Five fascinating reads 

1. The Watermelon King By Daniel Wallace (Houghton Mifflin) Thanks to the big-screen adaptation of his first novel, Big Fish, the North Carolina author is finally getting the notoriety he deserves. Here he offers a witty little fairy tale about fertility and small-town life.

2. Winner of the National Book Award: A Novel of Fame, Honor, and Really Bad Weather By Jincy Willett (St. Martin's Press) David Sedaris' pleas led to the rerelease of Willett's Jenny and the Jaws of Life, and indirectly this, her first novel. The dark and comical story about two oddball sisters reveals a twisted and talented writer at work.

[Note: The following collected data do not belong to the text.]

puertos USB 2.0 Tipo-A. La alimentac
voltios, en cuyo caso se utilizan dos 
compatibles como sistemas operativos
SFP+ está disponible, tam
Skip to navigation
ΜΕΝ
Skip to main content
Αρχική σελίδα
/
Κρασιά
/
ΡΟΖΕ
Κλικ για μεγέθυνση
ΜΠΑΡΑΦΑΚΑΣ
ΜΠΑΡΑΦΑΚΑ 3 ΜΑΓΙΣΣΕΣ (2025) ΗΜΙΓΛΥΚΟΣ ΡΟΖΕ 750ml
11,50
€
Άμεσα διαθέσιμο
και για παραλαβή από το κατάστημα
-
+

3. The Gospel According to Gracey By Suzanne Kingsbury (Scribner) A nightmarish view of Atlanta's drug-ravaged underground written with the diligence of a reporter. Kingsbury pulled double duty researching the novel, swapping stories with Vine City dealers and unexpected Buckhead addicts.

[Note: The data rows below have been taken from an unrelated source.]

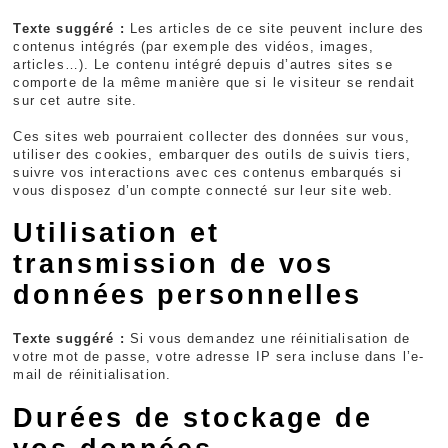
Texte suggéré :
Les articles de ce site peuvent inclure des
contenus intégrés (par exemple des vidéos, images,
articles…). Le contenu intégré depuis d’autres sites se
comporte de la même manière que si le visiteur se rendait
sur cet autre site.
Ces sites web pourraient collecter des données sur vous,
utiliser des cookies, embarquer des outils de suivis tiers,
suivre vos interactions avec ces contenus embarqués si
vous disposez d’un compte connecté sur leur site web.
Utilisation et
transmission de vos
données personnelles
Texte suggéré :
Si vous demandez une réinitialisation de
votre mot de passe, votre adresse IP sera incluse dans l’e-
mail de réinitialisation.
Durées de stockage de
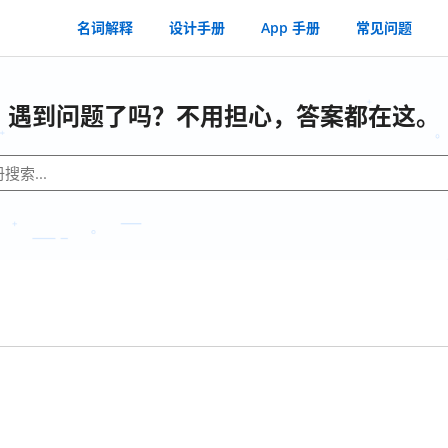
名词解释
设计手册
App 手册
常见问题
遇到问题了吗？不用担心，答案都在这。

4. The Girl Who Played Go By Shan Sa (Knopf) A 16-year-old girl in 1930s Manchuria triumphs at an ancient -- and male-dominated -- strategy game, until a Japanese soldier takes her down a notch.

5. Songbook By Nick Hornby (Riverhead) Personal essays from the High Fidelity author on the power of pop music. Self-absorbed, yes, but also often delightful.